If you're like the average American, it's unlikely you have an ongoing business relationship with a lawyer. You may only hire an attorney a few times in your lifetime - to write a will or help with buying a house, for instance. So, when faced with a legal need, the task of hiring an attorney can be intimidating. Here are a few steps you can take to make sure you hire the right attorney.
Do Your Research
There are several sources you can use to find an attorney. Smart consumers do some research before contacting a lawyer. Here's where to start:
- A legal directory like Lawyers.com is a great place to start. A few short clicks gets you a list of attorneys in your area, complete with telephone numbers, background information and more. We also have lawyer-written articles to help you understand your legal problem. And there's a message board to help you get a feel for an attorney's level of expertise and communication style
- Contact the state and local bar associations in your area. They may be able to refer you to a lawyer. Keep in mind, these referrals aren't endorsements. The bar association usually just has a list of attorneys who've agreed to take referrals
- The American Bar Association has tools and information to help you find an attorney
- Talk to family, friends and co-workers. Someone you know may have hired an attorney and he can tell you what he liked or disliked about the attorney. You may not want to share why you need a lawyer, but know what kind of lawyer you need - tax, criminal, divorce, etc. - so people can give you appropriate recommendations
- Check your local telephone book
Clearly Communicate Your Problem
Before you start getting recommendations or calling prospective lawyers, find a way to briefly describe why you need a lawyer. One or two sentences will do. For example, "I recently got married and we want to draw up a new will." Or, "I was injured in a car accident, and the other driver won't pay my medical bills."

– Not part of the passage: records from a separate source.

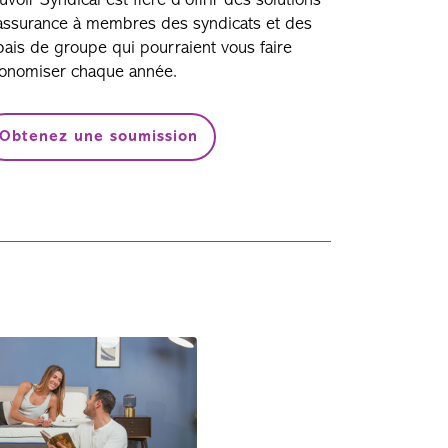
rge sans armatures et des sous-vêtements
nctionnels.
Acheter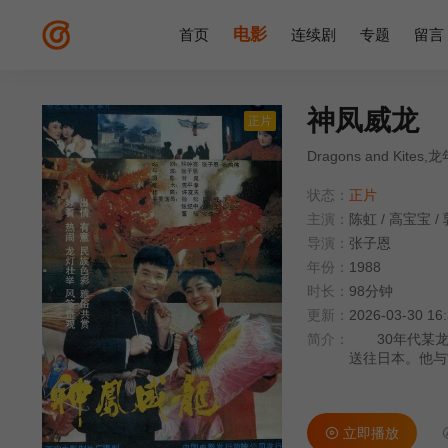
电影
首页
连续剧
专题
留言
神凤威龙
正片
Dragons and Kite
状态：
正片
主演：
陈虹
/
高宝宝
/
导演：
张子恩
年份：
1988
时长：
98分钟
更新：
2026-03-30 16
简介：
30年代某龙
送往日本。他与
不察。佐佐木与
家女儿素琴，溪
溪春在的游击队
立即播放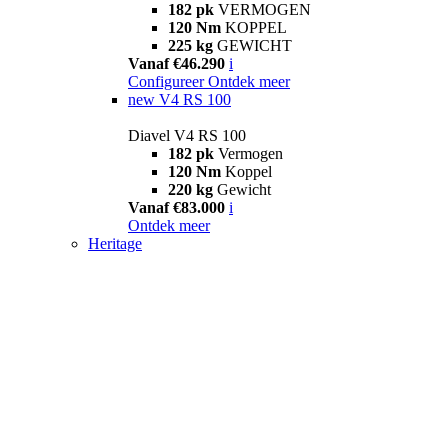
182 pk
VERMOGEN
120 Nm
KOPPEL
225 kg
GEWICHT
Vanaf €46.290
i
Configureer
Ontdek meer
new
V4 RS 100
Diavel V4 RS 100
182 pk
Vermogen
120 Nm
Koppel
220 kg
Gewicht
Vanaf €83.000
i
Ontdek meer
Heritage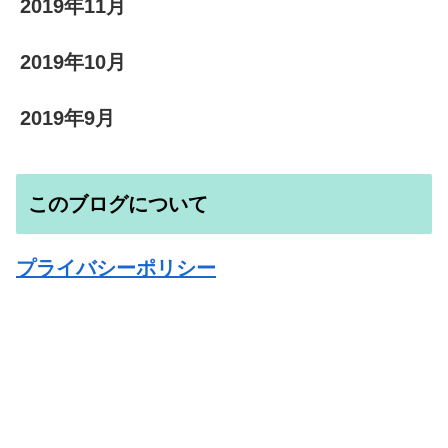
2019年11月
2019年10月
2019年9月
このブログについて
プライバシーポリシー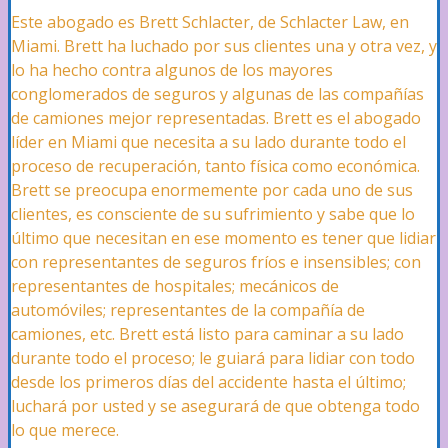
Este abogado es Brett Schlacter, de Schlacter Law, en
Miami. Brett ha luchado por sus clientes una y otra vez, y
Mordidas de Perros
lo ha hecho contra algunos de los mayores
conglomerados de seguros y algunas de las compañías
de camiones mejor representadas. Brett es el abogado
líder en Miami que necesita a su lado durante todo el
Accidentes Ferroviarios
proceso de recuperación, tanto física como económica.
Brett se preocupa enormemente por cada uno de sus
clientes, es consciente de su sufrimiento y sabe que lo
Lesiones Cerebrales
último que necesitan en ese momento es tener que lidiar
con representantes de seguros fríos e insensibles; con
representantes de hospitales; mecánicos de
automóviles; representantes de la compañía de
Abuso Sexual de Menores
camiones, etc. Brett está listo para caminar a su lado
durante todo el proceso; le guiará para lidiar con todo
desde los primeros días del accidente hasta el último;
Seguridad Negligente
luchará por usted y se asegurará de que obtenga todo
lo que merece.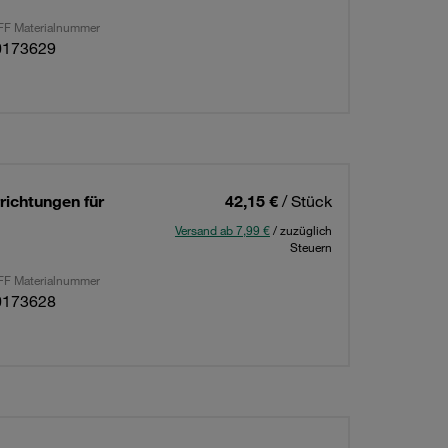
F Materialnummer
0173629
richtungen für
42,15 €
/ Stück
Versand ab 7,99 €
/ zuzüglich
Steuern
F Materialnummer
0173628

Once you meet with a lawyer you can go into more details.
Find the Right Type of Lawyer
Not all lawyers are interchangeable. Just as you wouldn't ask your cardiologist to set a broken bone, not all lawyers practice in all areas of the law. In general, the larger the city you're in, the more likely it is you'll be able to find a lawyer who specializes in your exact legal need.
That doesn't mean you're out of luck if you live in a more rural setting. However, your choices may be a bit more limited, and the attorney you hire may be a generalist who's used to dealing with range of legal problems. If you live in a rural area and have complicated legal needs, consider looking in a larger city for a more specialized lawyer.
Also, think about the level of service and skill you need. If you have a simple legal problem, you may be able to use a more moderately priced lawyer. If your problem is a life-or-death situation, you may want to spend more money and hire a more skilled attorney.